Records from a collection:

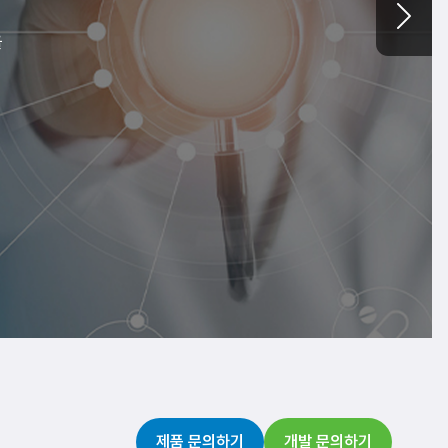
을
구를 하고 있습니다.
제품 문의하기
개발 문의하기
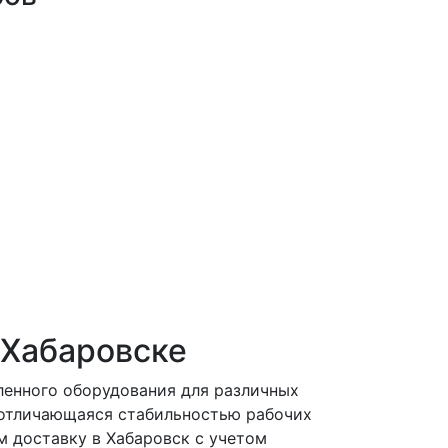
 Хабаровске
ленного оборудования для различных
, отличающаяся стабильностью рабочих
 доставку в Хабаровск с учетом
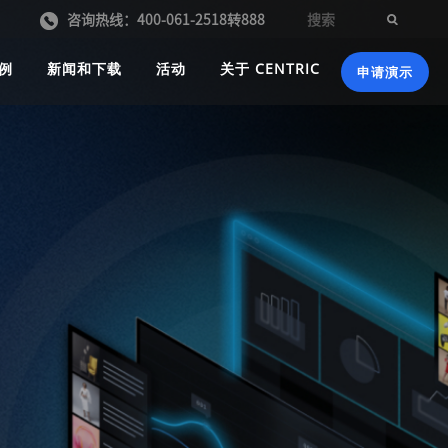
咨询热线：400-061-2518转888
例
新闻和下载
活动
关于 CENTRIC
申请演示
* * *
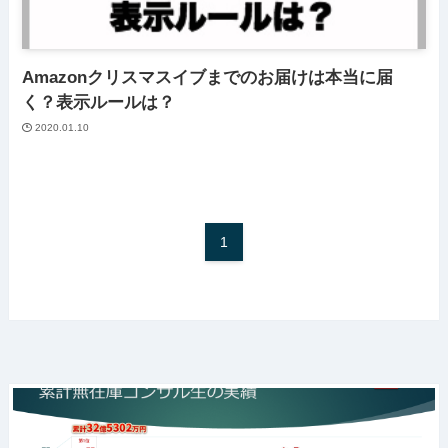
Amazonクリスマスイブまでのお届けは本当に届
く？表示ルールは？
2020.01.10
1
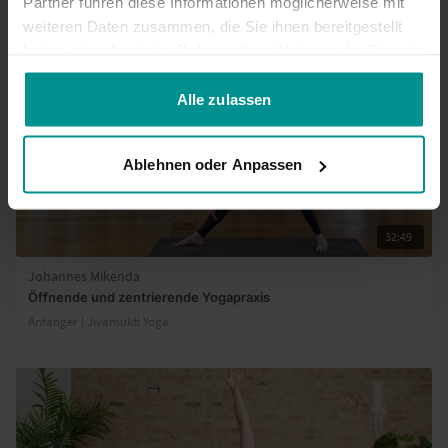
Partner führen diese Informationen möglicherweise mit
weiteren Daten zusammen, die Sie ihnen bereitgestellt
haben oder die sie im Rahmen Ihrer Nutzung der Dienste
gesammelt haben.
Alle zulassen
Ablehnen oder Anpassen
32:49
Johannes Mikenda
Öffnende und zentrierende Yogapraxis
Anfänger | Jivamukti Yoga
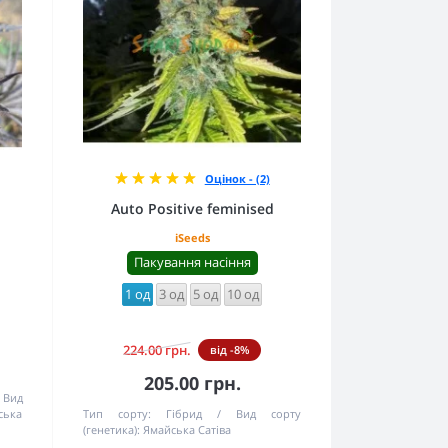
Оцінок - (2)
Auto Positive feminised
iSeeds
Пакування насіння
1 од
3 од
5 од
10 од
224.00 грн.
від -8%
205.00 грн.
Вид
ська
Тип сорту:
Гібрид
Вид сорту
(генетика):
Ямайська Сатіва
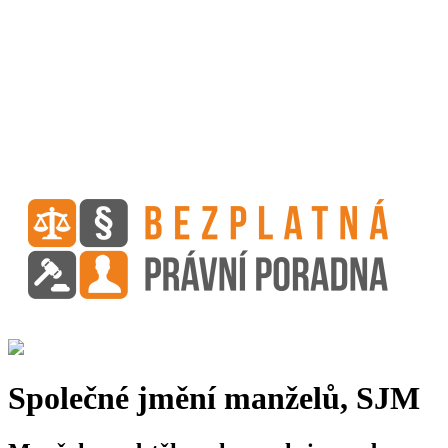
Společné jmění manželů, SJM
---
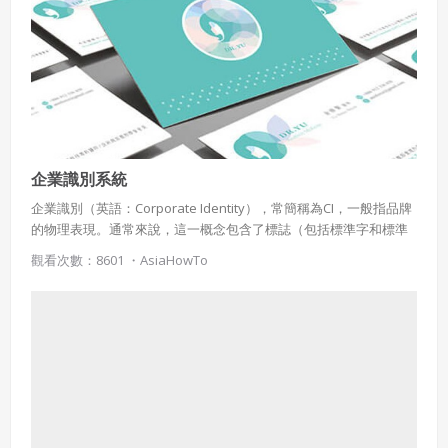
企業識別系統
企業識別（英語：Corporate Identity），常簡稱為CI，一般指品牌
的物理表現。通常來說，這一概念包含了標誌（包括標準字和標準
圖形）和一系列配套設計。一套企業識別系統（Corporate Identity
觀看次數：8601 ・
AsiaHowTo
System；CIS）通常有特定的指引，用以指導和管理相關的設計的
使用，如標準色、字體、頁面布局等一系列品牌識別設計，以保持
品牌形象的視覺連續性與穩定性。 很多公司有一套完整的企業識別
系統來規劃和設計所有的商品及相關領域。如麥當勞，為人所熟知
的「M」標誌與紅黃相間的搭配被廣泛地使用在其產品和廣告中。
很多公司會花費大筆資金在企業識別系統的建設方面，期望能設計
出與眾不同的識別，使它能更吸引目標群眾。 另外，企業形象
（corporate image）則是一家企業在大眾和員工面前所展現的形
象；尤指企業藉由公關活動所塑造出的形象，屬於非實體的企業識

▸ EXERCISE GOAL
Report each line in the data that holds the word "haben".

▸ RESULT OF THE EXERCISE
haben oder die sie im Rahmen Ihrer Nutzung der Dienste
gesammelt haben.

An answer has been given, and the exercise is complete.